Somehow I have to believe that in much the same way, Bernice knew by heart Arnold’s voice, our own heart senses that God is near. That realization was ingrained inside Nathaniel when Jesus called him so that he was forever transformed. It will change each one of us in much the same way.
To patiently await morning when we only feel the darkness. Purely Love when hate is all we feel. Struggle upright when broken. Breathe when suffocated. Or to bravely step forward in hope with Fr. Clark knowing that Jesus is near, walking this parish journey with you. This assurance provides the type of security that money, a locked door, or a closed heart will never protect.
After Bernice left his world. I sat with Arnold and we would talk about catching red fish in the Gulf, his daughters, granddaughters and the life that he and Bernice created together. When talking about his Bernice, he would get a faraway look in his eyes. “She was the prettiest girl I had ever seen.” he said. ‘She gave me 61 years of her. God was good to me, giving me Bernice. He loved me and I loved her.”
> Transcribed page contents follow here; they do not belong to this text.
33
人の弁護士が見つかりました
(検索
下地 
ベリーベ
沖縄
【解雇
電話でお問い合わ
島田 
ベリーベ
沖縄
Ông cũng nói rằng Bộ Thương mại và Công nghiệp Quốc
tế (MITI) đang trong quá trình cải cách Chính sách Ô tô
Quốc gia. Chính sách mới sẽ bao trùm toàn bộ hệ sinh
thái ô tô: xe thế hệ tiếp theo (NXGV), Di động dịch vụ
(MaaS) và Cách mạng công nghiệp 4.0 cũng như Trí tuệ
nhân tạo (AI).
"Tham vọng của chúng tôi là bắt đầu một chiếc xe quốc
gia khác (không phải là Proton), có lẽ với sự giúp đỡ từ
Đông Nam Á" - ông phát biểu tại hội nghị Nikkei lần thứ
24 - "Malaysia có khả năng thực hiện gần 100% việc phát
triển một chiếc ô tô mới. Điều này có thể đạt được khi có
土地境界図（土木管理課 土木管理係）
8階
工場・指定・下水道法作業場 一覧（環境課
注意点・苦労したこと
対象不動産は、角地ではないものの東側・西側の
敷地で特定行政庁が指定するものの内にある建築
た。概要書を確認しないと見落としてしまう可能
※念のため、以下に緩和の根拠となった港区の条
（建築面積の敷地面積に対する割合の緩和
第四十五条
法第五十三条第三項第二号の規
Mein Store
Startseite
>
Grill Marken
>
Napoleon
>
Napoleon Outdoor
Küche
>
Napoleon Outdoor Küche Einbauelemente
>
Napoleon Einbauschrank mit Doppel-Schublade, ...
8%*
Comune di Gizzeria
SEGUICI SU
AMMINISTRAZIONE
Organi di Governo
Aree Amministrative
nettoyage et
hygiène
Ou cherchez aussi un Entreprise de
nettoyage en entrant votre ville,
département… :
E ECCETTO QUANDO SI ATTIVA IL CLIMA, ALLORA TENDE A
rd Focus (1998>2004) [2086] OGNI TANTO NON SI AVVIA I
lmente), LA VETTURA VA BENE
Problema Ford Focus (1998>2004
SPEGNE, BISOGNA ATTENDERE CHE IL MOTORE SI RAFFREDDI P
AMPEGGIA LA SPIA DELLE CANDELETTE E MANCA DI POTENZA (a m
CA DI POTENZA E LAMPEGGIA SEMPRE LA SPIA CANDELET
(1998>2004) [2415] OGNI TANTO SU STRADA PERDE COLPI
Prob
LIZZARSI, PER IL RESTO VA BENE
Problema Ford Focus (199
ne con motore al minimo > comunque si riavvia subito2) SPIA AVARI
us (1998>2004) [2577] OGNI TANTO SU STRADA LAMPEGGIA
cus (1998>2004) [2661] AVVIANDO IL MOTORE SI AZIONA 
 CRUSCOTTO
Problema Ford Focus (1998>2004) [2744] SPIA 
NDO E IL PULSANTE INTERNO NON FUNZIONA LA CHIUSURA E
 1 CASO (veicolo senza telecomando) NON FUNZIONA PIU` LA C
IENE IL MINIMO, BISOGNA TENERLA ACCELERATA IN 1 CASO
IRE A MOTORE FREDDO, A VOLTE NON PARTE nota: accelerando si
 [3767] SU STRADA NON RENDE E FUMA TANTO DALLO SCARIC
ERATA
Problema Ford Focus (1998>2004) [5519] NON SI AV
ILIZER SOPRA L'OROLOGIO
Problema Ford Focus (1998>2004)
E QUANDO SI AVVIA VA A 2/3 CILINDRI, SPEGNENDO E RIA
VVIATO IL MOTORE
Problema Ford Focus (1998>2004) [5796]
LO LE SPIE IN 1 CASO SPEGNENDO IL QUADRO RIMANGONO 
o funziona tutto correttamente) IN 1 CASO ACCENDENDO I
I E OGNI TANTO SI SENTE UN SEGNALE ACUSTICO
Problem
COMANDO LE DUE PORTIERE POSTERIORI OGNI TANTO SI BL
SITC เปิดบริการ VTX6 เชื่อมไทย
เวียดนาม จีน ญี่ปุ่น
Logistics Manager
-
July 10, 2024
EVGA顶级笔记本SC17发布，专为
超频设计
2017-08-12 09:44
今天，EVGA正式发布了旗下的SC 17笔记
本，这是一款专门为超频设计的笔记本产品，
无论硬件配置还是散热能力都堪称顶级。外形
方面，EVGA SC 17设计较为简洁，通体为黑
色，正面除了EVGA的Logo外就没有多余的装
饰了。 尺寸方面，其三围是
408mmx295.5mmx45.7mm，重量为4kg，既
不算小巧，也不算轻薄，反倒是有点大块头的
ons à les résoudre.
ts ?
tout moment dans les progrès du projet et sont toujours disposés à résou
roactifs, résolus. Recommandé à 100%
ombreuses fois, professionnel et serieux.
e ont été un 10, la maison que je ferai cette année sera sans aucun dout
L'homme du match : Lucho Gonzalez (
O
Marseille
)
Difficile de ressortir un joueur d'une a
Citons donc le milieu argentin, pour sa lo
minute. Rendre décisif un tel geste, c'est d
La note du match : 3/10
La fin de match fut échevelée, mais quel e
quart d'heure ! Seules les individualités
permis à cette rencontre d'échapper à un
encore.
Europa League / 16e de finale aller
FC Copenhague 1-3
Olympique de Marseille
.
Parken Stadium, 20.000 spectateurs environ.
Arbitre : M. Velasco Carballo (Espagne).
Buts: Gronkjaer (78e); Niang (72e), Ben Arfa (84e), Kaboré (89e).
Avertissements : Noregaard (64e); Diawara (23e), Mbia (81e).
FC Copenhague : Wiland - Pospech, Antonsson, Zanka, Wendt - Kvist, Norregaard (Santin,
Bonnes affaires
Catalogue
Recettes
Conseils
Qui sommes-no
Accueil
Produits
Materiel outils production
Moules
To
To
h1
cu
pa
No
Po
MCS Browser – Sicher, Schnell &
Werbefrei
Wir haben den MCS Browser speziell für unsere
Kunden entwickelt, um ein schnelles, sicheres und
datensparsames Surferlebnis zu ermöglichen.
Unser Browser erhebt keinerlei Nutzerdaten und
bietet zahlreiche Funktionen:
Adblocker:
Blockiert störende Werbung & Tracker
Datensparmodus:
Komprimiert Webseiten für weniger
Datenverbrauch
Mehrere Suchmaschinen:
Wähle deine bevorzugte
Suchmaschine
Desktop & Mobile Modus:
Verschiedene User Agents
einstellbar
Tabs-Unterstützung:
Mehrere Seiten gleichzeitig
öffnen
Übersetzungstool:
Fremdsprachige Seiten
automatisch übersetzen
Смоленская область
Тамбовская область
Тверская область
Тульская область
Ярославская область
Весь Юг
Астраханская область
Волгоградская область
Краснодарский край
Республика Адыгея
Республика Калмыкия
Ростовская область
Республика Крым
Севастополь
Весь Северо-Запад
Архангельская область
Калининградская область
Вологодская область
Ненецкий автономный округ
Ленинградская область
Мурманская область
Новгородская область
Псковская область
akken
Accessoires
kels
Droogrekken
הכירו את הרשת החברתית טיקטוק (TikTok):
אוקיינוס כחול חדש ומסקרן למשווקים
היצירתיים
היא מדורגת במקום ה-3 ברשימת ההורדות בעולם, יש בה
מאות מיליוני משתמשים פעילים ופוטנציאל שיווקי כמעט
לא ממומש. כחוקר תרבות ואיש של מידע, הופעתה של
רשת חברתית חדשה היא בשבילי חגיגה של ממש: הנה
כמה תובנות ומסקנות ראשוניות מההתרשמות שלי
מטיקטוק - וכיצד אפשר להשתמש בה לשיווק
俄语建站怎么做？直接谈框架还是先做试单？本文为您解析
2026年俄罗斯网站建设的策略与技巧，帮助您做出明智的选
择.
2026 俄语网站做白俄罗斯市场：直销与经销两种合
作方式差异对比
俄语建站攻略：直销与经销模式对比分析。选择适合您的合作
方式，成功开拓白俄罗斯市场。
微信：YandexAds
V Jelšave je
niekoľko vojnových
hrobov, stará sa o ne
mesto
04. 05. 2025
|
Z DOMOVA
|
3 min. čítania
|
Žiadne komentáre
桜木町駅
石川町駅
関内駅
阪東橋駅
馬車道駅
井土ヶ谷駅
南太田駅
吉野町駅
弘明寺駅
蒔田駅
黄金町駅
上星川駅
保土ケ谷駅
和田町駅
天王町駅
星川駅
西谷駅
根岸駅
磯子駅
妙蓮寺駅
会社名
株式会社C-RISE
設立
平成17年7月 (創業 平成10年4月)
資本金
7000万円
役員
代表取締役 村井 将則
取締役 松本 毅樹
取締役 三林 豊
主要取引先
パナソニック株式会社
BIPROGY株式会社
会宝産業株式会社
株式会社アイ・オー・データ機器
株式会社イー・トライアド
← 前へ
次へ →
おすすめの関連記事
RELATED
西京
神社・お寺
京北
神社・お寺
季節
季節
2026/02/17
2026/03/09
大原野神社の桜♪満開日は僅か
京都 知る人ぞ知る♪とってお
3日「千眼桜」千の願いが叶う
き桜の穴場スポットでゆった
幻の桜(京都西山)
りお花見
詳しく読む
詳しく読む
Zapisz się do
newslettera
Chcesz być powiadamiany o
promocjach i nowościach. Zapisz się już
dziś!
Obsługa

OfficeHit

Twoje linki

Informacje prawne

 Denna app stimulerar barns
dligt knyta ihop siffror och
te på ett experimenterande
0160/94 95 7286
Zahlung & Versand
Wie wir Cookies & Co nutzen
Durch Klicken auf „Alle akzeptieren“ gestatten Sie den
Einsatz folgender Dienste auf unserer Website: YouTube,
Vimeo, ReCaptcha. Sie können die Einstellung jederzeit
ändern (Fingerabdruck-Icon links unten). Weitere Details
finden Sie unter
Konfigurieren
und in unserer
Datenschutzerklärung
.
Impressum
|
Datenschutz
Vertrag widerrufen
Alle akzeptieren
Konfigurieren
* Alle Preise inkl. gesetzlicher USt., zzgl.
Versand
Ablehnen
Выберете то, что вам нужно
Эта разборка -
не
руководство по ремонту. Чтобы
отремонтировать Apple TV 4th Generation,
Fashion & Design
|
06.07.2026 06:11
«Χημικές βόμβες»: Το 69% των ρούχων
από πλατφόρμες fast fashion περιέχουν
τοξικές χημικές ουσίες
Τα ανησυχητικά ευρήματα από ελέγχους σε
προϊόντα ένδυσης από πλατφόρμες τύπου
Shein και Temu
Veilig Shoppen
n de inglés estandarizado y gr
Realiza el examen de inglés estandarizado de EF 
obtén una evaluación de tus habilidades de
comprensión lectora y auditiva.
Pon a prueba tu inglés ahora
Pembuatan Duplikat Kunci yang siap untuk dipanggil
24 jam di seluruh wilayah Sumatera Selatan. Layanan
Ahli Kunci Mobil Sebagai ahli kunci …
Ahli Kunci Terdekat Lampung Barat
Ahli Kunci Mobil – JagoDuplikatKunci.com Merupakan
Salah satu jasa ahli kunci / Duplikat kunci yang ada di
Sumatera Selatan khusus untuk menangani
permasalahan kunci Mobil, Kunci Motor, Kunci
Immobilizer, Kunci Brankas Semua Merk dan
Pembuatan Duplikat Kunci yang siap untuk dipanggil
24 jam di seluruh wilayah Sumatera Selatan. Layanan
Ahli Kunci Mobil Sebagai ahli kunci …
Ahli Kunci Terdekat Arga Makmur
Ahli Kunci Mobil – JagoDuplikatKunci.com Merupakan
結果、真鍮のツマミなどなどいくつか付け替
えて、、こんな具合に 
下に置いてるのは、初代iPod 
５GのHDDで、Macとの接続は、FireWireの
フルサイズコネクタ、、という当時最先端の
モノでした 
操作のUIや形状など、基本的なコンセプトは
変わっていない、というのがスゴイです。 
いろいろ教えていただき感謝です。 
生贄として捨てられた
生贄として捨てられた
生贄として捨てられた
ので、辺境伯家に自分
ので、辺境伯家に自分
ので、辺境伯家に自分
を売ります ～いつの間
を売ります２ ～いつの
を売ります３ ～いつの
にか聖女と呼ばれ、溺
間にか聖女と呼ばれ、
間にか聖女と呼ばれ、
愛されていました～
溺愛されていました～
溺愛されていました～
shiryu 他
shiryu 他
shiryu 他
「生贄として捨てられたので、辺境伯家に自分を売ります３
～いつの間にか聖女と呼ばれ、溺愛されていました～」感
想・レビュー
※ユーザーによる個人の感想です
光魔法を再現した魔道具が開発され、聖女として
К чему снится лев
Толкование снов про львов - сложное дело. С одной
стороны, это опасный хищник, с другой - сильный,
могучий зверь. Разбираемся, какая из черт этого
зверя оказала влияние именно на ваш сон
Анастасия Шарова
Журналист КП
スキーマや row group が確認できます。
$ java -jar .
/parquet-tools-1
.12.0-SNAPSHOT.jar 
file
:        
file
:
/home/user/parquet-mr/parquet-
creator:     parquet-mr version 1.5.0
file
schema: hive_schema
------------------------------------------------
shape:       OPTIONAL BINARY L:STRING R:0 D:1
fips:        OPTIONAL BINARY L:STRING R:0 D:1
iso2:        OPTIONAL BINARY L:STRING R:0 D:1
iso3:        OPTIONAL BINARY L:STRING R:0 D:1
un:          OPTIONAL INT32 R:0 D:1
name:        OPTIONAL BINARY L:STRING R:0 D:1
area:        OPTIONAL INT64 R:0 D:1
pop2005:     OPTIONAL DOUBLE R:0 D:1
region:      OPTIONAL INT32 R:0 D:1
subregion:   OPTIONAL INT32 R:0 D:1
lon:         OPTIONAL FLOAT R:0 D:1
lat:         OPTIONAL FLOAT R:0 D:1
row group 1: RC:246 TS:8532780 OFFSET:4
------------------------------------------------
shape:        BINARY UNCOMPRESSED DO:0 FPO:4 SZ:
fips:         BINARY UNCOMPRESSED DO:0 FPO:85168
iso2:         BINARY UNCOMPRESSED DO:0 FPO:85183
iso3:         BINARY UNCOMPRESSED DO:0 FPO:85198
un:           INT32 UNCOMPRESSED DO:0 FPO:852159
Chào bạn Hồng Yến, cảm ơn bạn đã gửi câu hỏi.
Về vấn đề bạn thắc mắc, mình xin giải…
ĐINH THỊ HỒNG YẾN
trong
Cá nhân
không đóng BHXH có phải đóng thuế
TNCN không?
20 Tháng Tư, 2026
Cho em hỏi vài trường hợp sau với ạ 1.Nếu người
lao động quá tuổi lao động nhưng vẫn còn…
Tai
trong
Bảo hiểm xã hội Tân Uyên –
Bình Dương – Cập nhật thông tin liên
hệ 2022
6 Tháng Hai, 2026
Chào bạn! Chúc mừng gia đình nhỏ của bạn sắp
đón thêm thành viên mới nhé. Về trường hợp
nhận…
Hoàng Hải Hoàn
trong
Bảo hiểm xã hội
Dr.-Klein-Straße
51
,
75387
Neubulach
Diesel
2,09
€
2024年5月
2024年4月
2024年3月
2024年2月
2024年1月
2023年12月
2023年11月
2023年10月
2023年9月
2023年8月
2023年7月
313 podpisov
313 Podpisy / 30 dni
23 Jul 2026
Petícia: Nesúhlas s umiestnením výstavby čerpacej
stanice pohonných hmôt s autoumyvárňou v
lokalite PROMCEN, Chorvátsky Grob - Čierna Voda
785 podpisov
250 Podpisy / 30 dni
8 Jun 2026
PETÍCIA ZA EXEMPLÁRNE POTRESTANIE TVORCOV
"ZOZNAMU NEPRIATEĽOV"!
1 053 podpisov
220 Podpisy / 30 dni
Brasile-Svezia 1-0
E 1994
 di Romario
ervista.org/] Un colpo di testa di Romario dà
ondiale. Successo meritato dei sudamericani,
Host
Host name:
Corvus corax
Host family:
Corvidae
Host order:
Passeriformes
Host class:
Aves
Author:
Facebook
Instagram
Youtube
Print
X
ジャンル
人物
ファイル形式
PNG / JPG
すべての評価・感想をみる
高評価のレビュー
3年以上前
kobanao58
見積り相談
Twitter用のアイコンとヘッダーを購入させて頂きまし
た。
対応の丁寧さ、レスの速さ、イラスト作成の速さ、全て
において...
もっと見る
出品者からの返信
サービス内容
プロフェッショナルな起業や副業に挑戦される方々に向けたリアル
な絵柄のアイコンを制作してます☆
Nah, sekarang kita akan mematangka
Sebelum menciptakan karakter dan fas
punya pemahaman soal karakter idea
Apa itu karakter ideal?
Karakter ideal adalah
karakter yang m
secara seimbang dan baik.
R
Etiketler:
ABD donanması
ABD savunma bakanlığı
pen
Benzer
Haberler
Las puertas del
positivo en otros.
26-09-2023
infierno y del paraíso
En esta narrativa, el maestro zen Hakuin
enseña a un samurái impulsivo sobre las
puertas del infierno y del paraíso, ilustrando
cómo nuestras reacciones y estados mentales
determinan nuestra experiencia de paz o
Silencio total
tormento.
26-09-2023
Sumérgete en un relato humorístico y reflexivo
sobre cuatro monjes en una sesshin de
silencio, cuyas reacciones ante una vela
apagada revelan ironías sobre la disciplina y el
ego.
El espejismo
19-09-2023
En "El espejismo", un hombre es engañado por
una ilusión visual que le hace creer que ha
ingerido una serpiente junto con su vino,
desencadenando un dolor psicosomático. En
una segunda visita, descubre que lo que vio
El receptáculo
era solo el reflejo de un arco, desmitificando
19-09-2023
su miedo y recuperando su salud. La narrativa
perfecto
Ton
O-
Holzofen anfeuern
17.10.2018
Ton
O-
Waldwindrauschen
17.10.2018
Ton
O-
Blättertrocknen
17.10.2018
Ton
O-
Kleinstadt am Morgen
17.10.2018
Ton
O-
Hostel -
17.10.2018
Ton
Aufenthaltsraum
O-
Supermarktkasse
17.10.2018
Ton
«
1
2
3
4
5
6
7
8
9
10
The two are buried next to each other in a small cemetery in Texas, Arnold knew that in the end he would see the two people who were always with him Bernice and God. But more importantly,, he understood that the love of Bernice and the love of Christ, although he could not see them, were still with him
So this week be silly, irrational and take one minute out of your day. Ask Jesus, “how do you know me” You may find a surprising response and as a result find within yourself something stronger, braver, trusting, kinder, and holier that anything we could have every imagined. Hold your hand out, lean against him, he knows you because he is always there. Your may never see God in the same way ever again.